Her performance has been widely regarded as the strongest of any candidate on stage and it helped revitalise her campaign as she enjoyed a record-breaking day of campaign donations. #PresidentElizabethWarren was trending on Twitter during and after the debate.
In the opening minutes, Warren wasted no time, piercing Mike Bloomberg on his record of sexist remarks and non-disclosure agreements with women.
“I’d like to talk about who we’re running against, a billionaire who calls women ‘fat broads’ and ‘horse-faced lesbians.’ And, no, I’m not talking about Donald Trump,” Warren said in the opening minutes of the debate.
“I’m talking about Mayor Bloomberg.”
Warren has never been afraid of strongly worded arguments, but on Wednesday night in Las Vegas, she took her usual sharpness to the next level.
When moderators questioned Bloomberg on his history of using non-disclosure agreements to silence women who have sued him over sexual harassment allegations, Warren did not mince her words.
“I hope you heard what his defence was — ‘I’ve been nice to some women,” she said. “That just doesn’t cut it.”
“The mayor has to stand on his record and what we need know is exactly what is lurking out there. He has gotten some number of women, dozens – who knows? To sign non-disclosure agreements, both for sexual harassment and gender discrimination in the workplace.”
Warren then demanded Bloomberg commit to releasing these women from their NDA’s.
“So, Mr Mayor, are you willing to release all those women from their non-disclosure agreements, so we can hear their side of the story?”
Sen. Warren presses Bloomberg to address his history of treatment of women, and Bloomberg discusses non-disclosure agreements.
Warren presses Bloomberg to say number of women.
Bloomberg declines to release the women from agreements. pic.twitter.com/YoPGnQI0vJ
— NBC News (@NBCNews) February 20, 2020
“We are not going to beat Donald Trump with a man who has who knows how many nondisclosure agreements,” Warren said, “and the drip, drip, drip of stories of women saying they have been harassed and discriminated against.”
As the debate unfolded, Warren proceeded to attack Bloomberg over the ‘stop-and-frisk’ policy he introduced when he was New York mayor between 2002 and 2013. It was a controversial policy that critics say led to racial profiling. In resurfaced footage from 2015, Bloomberg said that police should focus on minority neighbourhoods, “because that’s where all the crime is.”
“When the mayor says that he apologized, listen very closely to the apology,” Warren said.
“The language he used is about stop and frisk. It’s about how it turned out.
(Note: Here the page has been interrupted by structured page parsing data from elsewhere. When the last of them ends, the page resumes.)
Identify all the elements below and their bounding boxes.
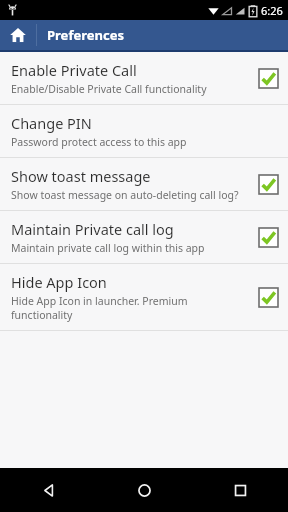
staticText: 6:26: [261, 3, 283, 18]
staticText: Maintain private call log within this ap…: [11, 241, 205, 255]
button[interactable]: Maintain Private call log: [0, 211, 288, 263]
button[interactable]: Show toast message: [0, 158, 288, 210]
button[interactable]: Back: [0, 468, 96, 512]
button[interactable]: Home: [96, 468, 192, 512]
staticText: Enable Private Call: [11, 60, 137, 80]
button[interactable]: Change PIN: [0, 105, 288, 157]
staticText: Show toast message on auto-deleting call…: [11, 188, 239, 202]
button[interactable]: Enable Private Call: [0, 52, 288, 104]
button[interactable]: Maintain Private call log checkbox: [257, 226, 279, 248]
button[interactable]: Enable Private Call checkbox: [257, 67, 279, 89]
button[interactable]: Home: [0, 20, 36, 50]
staticText: Password protect access to this app: [11, 135, 187, 149]
staticText: Maintain Private call log: [11, 219, 174, 239]
staticText: Hide App Icon in launcher. Premium funct…: [11, 294, 249, 322]
staticText: Change PIN: [11, 113, 92, 133]
staticText: Show toast message: [11, 166, 151, 186]
button[interactable]: Recent apps: [192, 468, 288, 512]
staticText: Preferences: [47, 26, 124, 44]
staticText: Enable/Disable Private Call functionalit…: [11, 82, 207, 96]
staticText: Hide App Icon: [11, 272, 107, 292]
button[interactable]: Hide App Icon checkbox: [257, 286, 279, 308]
button[interactable]: Show toast message checkbox: [257, 173, 279, 195]
button[interactable]: Hide App Icon: [0, 264, 288, 330]
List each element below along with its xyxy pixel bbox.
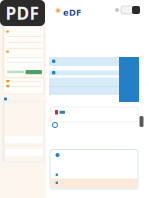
button[interactable]: Scroll (140, 116, 144, 127)
button[interactable]: Page number (121, 6, 133, 14)
button[interactable]: More options (132, 6, 140, 14)
button[interactable]: Attached document (50, 107, 138, 122)
staticText: PDF (6, 2, 40, 24)
button[interactable]: PDF document (0, 0, 45, 26)
button[interactable]: Help (52, 122, 58, 128)
staticText: eDF (63, 6, 81, 18)
button[interactable]: Zoom out (115, 8, 119, 12)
No, this isn’t about how it turned out. This is about what it was designed to do to begin with.”
Former adviser to Barack Obama, Van Jones, told CNN the debate was a disaster for Bloomberg.
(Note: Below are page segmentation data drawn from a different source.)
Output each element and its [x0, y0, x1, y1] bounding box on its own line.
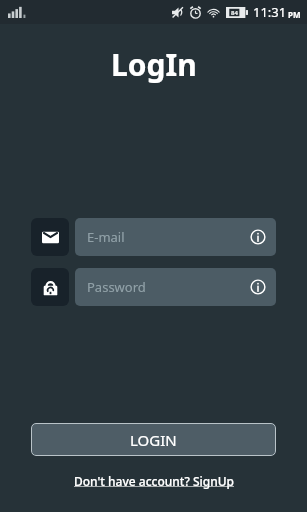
button[interactable]: Password [75, 268, 276, 306]
staticText: LogIn [111, 44, 197, 85]
staticText: Password [87, 278, 146, 296]
button[interactable]: E-mail [75, 218, 276, 256]
staticText: E-mail [87, 228, 125, 246]
button[interactable]: LOGIN [31, 423, 276, 456]
button[interactable]: Password [31, 268, 69, 306]
button[interactable]: Don't have account? SignUp [70, 471, 238, 491]
staticText: 84 [231, 9, 238, 17]
staticText: LOGIN [130, 430, 177, 450]
staticText: PM [288, 9, 301, 20]
staticText: 11:31 [253, 3, 287, 21]
button[interactable]: E-mail [31, 218, 69, 256]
“Bloomberg went in as the Titanic, the billion-dollar machine Titanic. Titanic – meet iceberg Elizabeth Warren. She took him to task in a way in I’ve never seen in a debate.”
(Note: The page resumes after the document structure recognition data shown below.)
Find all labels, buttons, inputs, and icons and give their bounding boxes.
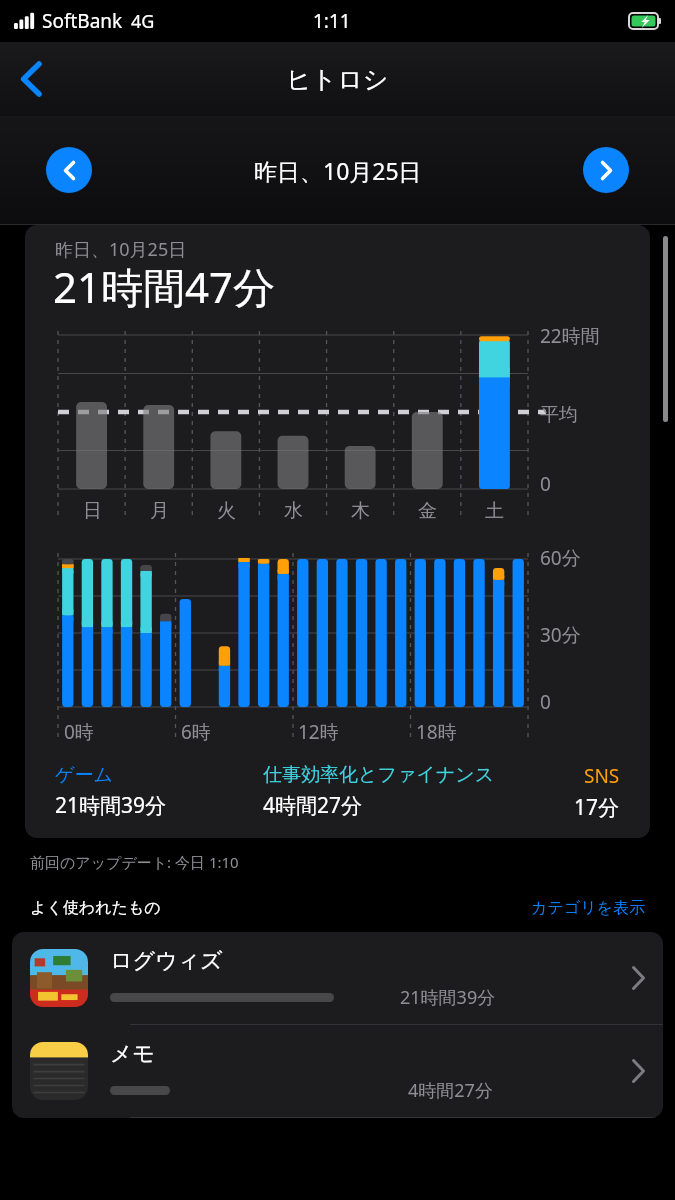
staticText: 0時 xyxy=(64,719,94,745)
staticText: 火 xyxy=(217,499,236,523)
staticText: メモ xyxy=(110,1040,156,1068)
staticText: 1:11 xyxy=(313,8,351,34)
staticText: 昨日、10月25日 xyxy=(254,155,422,186)
button[interactable]: メモ xyxy=(12,1025,663,1117)
staticText: ログウィズ xyxy=(110,947,223,975)
staticText: 水 xyxy=(284,499,303,523)
staticText: 0 xyxy=(540,471,551,497)
staticText: 日 xyxy=(83,499,102,523)
staticText: 平均 xyxy=(540,403,578,427)
staticText: よく使われたもの xyxy=(30,898,161,918)
staticText: 6時 xyxy=(181,719,211,745)
staticText: 金 xyxy=(418,499,437,523)
staticText: 前回のアップデート: 今日 1:10 xyxy=(30,852,239,872)
staticText: 60分 xyxy=(540,545,581,571)
staticText: SoftBank xyxy=(42,8,123,34)
staticText: 22時間 xyxy=(540,323,600,349)
staticText: 30分 xyxy=(540,622,581,648)
staticText: 仕事効率化とファイナンス xyxy=(263,763,495,787)
staticText: SNS xyxy=(584,763,620,789)
staticText: ヒトロシ xyxy=(286,64,389,95)
staticText: カテゴリを表示 xyxy=(531,898,645,918)
button[interactable]: 次の日 xyxy=(583,147,629,193)
button[interactable]: 戻る xyxy=(8,55,56,103)
staticText: 昨日、10月25日 xyxy=(55,237,187,262)
staticText: 21時間39分 xyxy=(400,985,496,1010)
staticText: 0 xyxy=(540,689,551,715)
staticText: 21時間39分 xyxy=(55,791,167,820)
staticText: 4G xyxy=(131,9,155,34)
button[interactable]: ログウィズ xyxy=(12,932,663,1024)
staticText: 21時間47分 xyxy=(53,258,276,315)
staticText: 土 xyxy=(485,499,504,523)
staticText: 17分 xyxy=(574,793,620,822)
button[interactable]: カテゴリを表示 xyxy=(531,898,645,918)
staticText: 木 xyxy=(351,499,370,523)
staticText: 12時 xyxy=(298,719,339,745)
staticText: 4時間27分 xyxy=(408,1078,493,1103)
staticText: 18時 xyxy=(416,719,457,745)
staticText: 月 xyxy=(150,499,169,523)
staticText: ゲーム xyxy=(55,763,113,787)
button[interactable]: 前の日 xyxy=(46,147,92,193)
staticText: 4時間27分 xyxy=(263,791,363,820)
Warren also took aim at the other candidates during the debate, criticising Bernie Sanders’ campaign tactics, and poking holes at Pete Buttigieg and Amy Klobuchar’s healthcare policies.
“We need to get everybody’s healthcare plans out here,” Warren said.
“Mayor Buttigieg really has a slogan thought up by consultants to paper over a thin version of a plan that would leave people unable to afford their healthcare. It’s not a plan; it’s a PowerPoint,” she said.
“And Amy’s plan is even less. It’s like a Post-It-Note. Insert plan here.”
Warren claimed the most talking time of any candidate in the debate and her performance spurred the best fundraising day of her entire campaign, with $2.8 million raised. After poor showings at the early primaries, it was exactly what the Warren campaign needed.